*** Input data ***

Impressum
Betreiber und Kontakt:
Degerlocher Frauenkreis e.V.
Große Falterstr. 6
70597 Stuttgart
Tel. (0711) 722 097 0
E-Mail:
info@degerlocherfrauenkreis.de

*** End of Input data ***
*** Input data ***

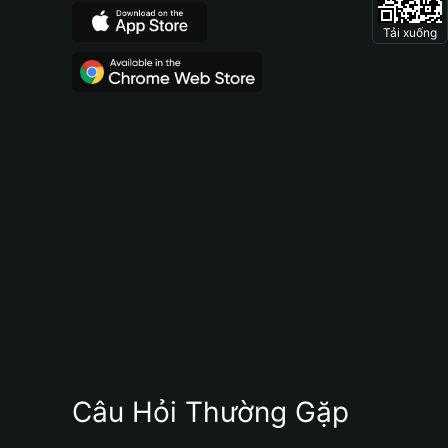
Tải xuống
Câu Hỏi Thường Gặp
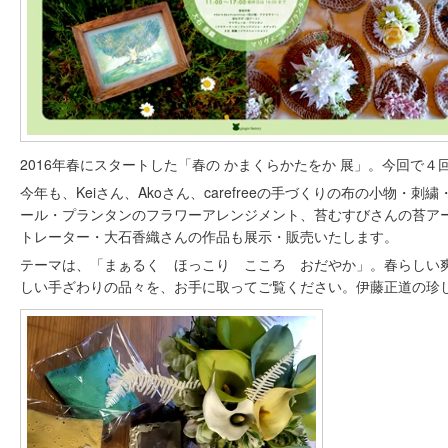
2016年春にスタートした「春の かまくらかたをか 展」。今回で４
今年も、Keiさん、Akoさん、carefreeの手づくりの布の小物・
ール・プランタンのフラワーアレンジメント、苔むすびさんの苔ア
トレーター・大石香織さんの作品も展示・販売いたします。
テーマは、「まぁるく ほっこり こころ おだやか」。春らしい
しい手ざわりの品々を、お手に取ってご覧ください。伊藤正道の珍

*** End of Input data ***

Assignment ▸ There is a line with "Tel. (0711) 722 097 0" and a line with "info@degerlocherfrauenkreis.de" above. Copy exactly those two lines and all lines between them, with nothing else.

Response area ▸
Tel. (0711) 722 097 0
E-Mail:
info@degerlocherfrauenkreis.de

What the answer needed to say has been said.